From the Glen Comstock collection.

The Great Northern Railroad completed its transcontinental line from the Twin Cities west to the shores of Puget Sound in the latter part of the 1800s.  The Hill family that built the road long dreamed of extending their line south to California, and through the early 1900s they attempted to do just that, but found their way blocked at every turn by Edward Henry Harriman, who at that time was in control of both the Southern Pacific and Union Pacific Railroads and had no intention of letting the Great Northern into California.  The Hill family tried coming down through western Oregon, but managed to push a GN subsidiary only as far south as Eugene before they found their way blocked.  In the early 1900s the family tried a second route east of the Cascades, and the result was one of the last major railroad wars in the western United States as a Hill road and a Harriman road fought each other for passage through the Deschutes River Canyon into central Oregon.  Eventually an agreement was reached that allowed both roads access over the same track, and the community of Bend, OR was reached in 1912.   

By 1924, a railroad financier named Arthur Curtiss James held seats on the boards of both the Great Northern and Western Pacific railroads. James envisioned a joint GN-WP line that could, in combination with the Atchison, Topeka & Santa Fe, provide competition to Southern Pacific's monopoly on north-south rail traffic along the Pacific coast. GN resumed building south from Bend in 1926 and reached Klamath Falls in 1927, partially on trackage rights over SP's main line between Chemult, Oregon, and Klamath Falls.

In the middle of all this the McCloud River Lumber Company purchased from Red River the harvesting rights to the White Horse tract, 80,000 acres of pine primarily in southwestern Modoc county. GN either had some hand in orchestrating the sale or otherwise immediately recognized the potential of establishing a connection with the McCloud River Railroad, as within a month the GN inked two deals with the lumber company, the first to lease to it rails, switches, and other track materials to be used in the mainline logging railroad from the eastern end of the McCloud River Railroad into the sale, and the second a ten-year option to buy the line from the lumber company.
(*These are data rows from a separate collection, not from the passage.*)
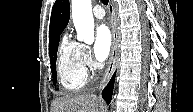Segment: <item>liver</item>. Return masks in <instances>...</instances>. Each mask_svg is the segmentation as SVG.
I'll return each mask as SVG.
<instances>
[{
	"mask_svg": "<svg viewBox=\"0 0 193 112\" xmlns=\"http://www.w3.org/2000/svg\"><path fill=\"white\" fill-rule=\"evenodd\" d=\"M103 108V100L96 95H67L54 101L52 112H103Z\"/></svg>",
	"mask_w": 193,
	"mask_h": 112,
	"instance_id": "6515ba94",
	"label": "liver"
}]
</instances>
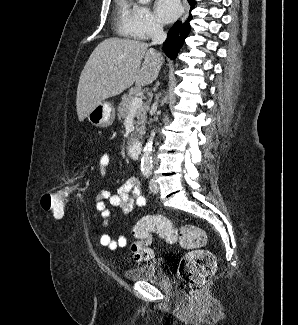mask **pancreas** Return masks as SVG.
Here are the masks:
<instances>
[{
	"label": "pancreas",
	"instance_id": "1",
	"mask_svg": "<svg viewBox=\"0 0 298 325\" xmlns=\"http://www.w3.org/2000/svg\"><path fill=\"white\" fill-rule=\"evenodd\" d=\"M141 92L140 88H130L129 92H125L122 96V100L119 102V106H117L118 110V120H122V118H126L127 114H129V104H131L132 98H134L133 94H138ZM150 106L148 102H143L142 106H139L135 112V116L137 120H135V132H131L130 136H128V144L131 142L132 138H138L141 134H145V122L147 120V110H149Z\"/></svg>",
	"mask_w": 298,
	"mask_h": 325
}]
</instances>
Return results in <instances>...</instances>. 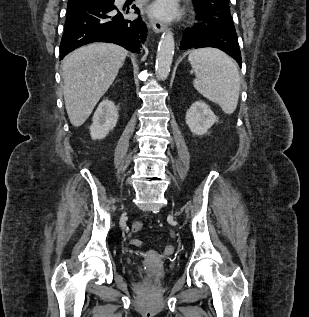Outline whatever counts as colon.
Instances as JSON below:
<instances>
[{"label": "colon", "instance_id": "obj_1", "mask_svg": "<svg viewBox=\"0 0 309 317\" xmlns=\"http://www.w3.org/2000/svg\"><path fill=\"white\" fill-rule=\"evenodd\" d=\"M142 227H143V224L141 222H139V221H136V222H134L132 224L131 229H132L133 232H139L142 229ZM130 243H131V245L136 246V247H139V246L142 245V241L140 239H137V238L132 239L130 241ZM166 251L167 252H171L172 251V247H167Z\"/></svg>", "mask_w": 309, "mask_h": 317}]
</instances>
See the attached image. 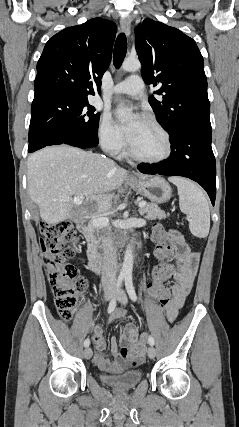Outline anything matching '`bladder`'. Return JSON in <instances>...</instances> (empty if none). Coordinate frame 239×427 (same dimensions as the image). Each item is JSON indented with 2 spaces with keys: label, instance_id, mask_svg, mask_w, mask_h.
I'll return each mask as SVG.
<instances>
[{
  "label": "bladder",
  "instance_id": "bladder-1",
  "mask_svg": "<svg viewBox=\"0 0 239 427\" xmlns=\"http://www.w3.org/2000/svg\"><path fill=\"white\" fill-rule=\"evenodd\" d=\"M142 379L140 370L131 369L115 375L102 374L100 380L107 386L117 390H128L136 386Z\"/></svg>",
  "mask_w": 239,
  "mask_h": 427
}]
</instances>
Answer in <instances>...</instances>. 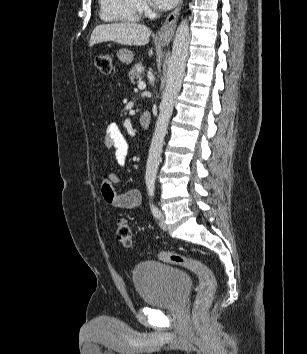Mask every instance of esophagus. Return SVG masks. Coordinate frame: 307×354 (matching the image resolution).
<instances>
[{"instance_id":"34e87169","label":"esophagus","mask_w":307,"mask_h":354,"mask_svg":"<svg viewBox=\"0 0 307 354\" xmlns=\"http://www.w3.org/2000/svg\"><path fill=\"white\" fill-rule=\"evenodd\" d=\"M183 5V0H180L178 6L174 11H172L160 30L156 34V38L159 40L168 41L171 40L174 35V30L176 28L177 18Z\"/></svg>"}]
</instances>
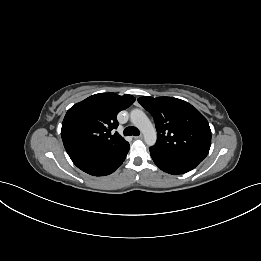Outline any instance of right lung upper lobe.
I'll return each instance as SVG.
<instances>
[{
	"label": "right lung upper lobe",
	"instance_id": "1",
	"mask_svg": "<svg viewBox=\"0 0 261 261\" xmlns=\"http://www.w3.org/2000/svg\"><path fill=\"white\" fill-rule=\"evenodd\" d=\"M135 101L132 95L99 93L72 106L66 113L61 136L67 153L83 149L118 148L128 142L117 132V114Z\"/></svg>",
	"mask_w": 261,
	"mask_h": 261
}]
</instances>
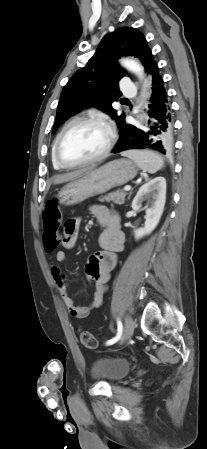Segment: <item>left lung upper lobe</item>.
Segmentation results:
<instances>
[{
    "label": "left lung upper lobe",
    "mask_w": 207,
    "mask_h": 449,
    "mask_svg": "<svg viewBox=\"0 0 207 449\" xmlns=\"http://www.w3.org/2000/svg\"><path fill=\"white\" fill-rule=\"evenodd\" d=\"M124 55L139 58L146 71L155 62L147 41L139 30L121 27L107 34L87 65L77 71L64 86L53 132L71 115L93 104L108 113L121 128L125 123V116H117V111L111 104L122 95L118 82L126 72L116 61Z\"/></svg>",
    "instance_id": "5c2ea615"
}]
</instances>
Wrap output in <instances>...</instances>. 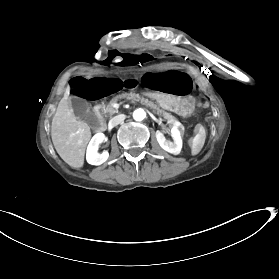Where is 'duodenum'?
<instances>
[{"label": "duodenum", "instance_id": "1", "mask_svg": "<svg viewBox=\"0 0 279 279\" xmlns=\"http://www.w3.org/2000/svg\"><path fill=\"white\" fill-rule=\"evenodd\" d=\"M143 97L158 98V93L143 92ZM93 108H94V112L96 113V115H97V117L99 118V121H100V125L97 128H95V131L98 134H101L103 132V130L106 128V126H107L106 117L104 116V113L100 109V105L98 103H95L93 105Z\"/></svg>", "mask_w": 279, "mask_h": 279}]
</instances>
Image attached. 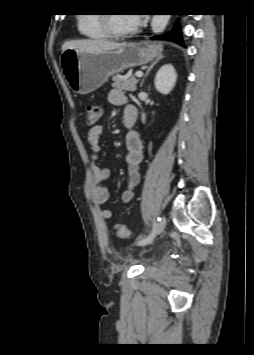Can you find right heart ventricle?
<instances>
[{
  "label": "right heart ventricle",
  "mask_w": 254,
  "mask_h": 355,
  "mask_svg": "<svg viewBox=\"0 0 254 355\" xmlns=\"http://www.w3.org/2000/svg\"><path fill=\"white\" fill-rule=\"evenodd\" d=\"M100 14H86L78 17V30L79 32L90 39H105L107 37L101 24Z\"/></svg>",
  "instance_id": "1"
}]
</instances>
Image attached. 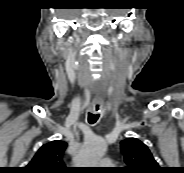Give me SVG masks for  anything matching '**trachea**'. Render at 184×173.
Here are the masks:
<instances>
[{
    "label": "trachea",
    "mask_w": 184,
    "mask_h": 173,
    "mask_svg": "<svg viewBox=\"0 0 184 173\" xmlns=\"http://www.w3.org/2000/svg\"><path fill=\"white\" fill-rule=\"evenodd\" d=\"M98 118H99V115L98 114H92V113H89L88 114V122L90 123V124H94V123H96V121L98 120Z\"/></svg>",
    "instance_id": "3493384b"
}]
</instances>
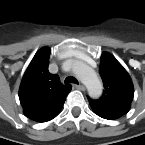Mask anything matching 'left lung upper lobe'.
Returning <instances> with one entry per match:
<instances>
[{"mask_svg": "<svg viewBox=\"0 0 145 145\" xmlns=\"http://www.w3.org/2000/svg\"><path fill=\"white\" fill-rule=\"evenodd\" d=\"M104 83V93L99 100L88 98L93 111L108 120L126 114L134 96V87L129 74L109 53H103L99 67Z\"/></svg>", "mask_w": 145, "mask_h": 145, "instance_id": "left-lung-upper-lobe-1", "label": "left lung upper lobe"}]
</instances>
The McCloud River Railroad purchased the lumber company's line from Car A to Hambone, and the lumber company immediately used those rails to build a logging railroad from Hambone through some lands the company had already logged over and then a recent lava field into the White Horse tract, where the lumber company established another semi-permanent logging camp at White Horse. Like Pondosa, White Horse would serve as the base of operations for loggers and railroaders working in the woods.In February 1929 the Great Northern and Western Pacific filed a joint application to construct a railroad between Klamath Falls, Oregon, and Keddie, California, together with a 33-mile branch running from Lookout Junction west to Hambone. The Interstate Commerce Commission approved the line in June 1930, and work started form both ends immediately thereafter. A second rail lease allowed the McCloud River Lumber Company to extend its logging railroad mainline from White Horse to Lookout Junction. The GN and WP met at Nubieber, California, on 10 November 1931; on that same date the two roads excercised their option to purchase the lumber company mainline from Lookout Junction to Hambone. WP eventually sold their half interest in the branch to the GN in exchange for trackage rights on the Bieber-Lookout-Hambone line, which the company never used.



The Depression did take its toll on both McCloud companies, but both were able to survive.  There were periodic layoffs and slowdowns in all operations, including the temporary closure of the Pondosa camp for a couple years, but those who were temporarily un-employed were given free room and board in McCloud until they could be put back to work again. Pondosa did gain additional importance to the railroad when Harry Horr moved his sawmill from Cayton Valley to there following the closure of the Pit River Railroad.   Most timber companies that survived the Depression could see that the economic storms would not continue forever, and many of these companies did everything they could to retain workers until better times arrived.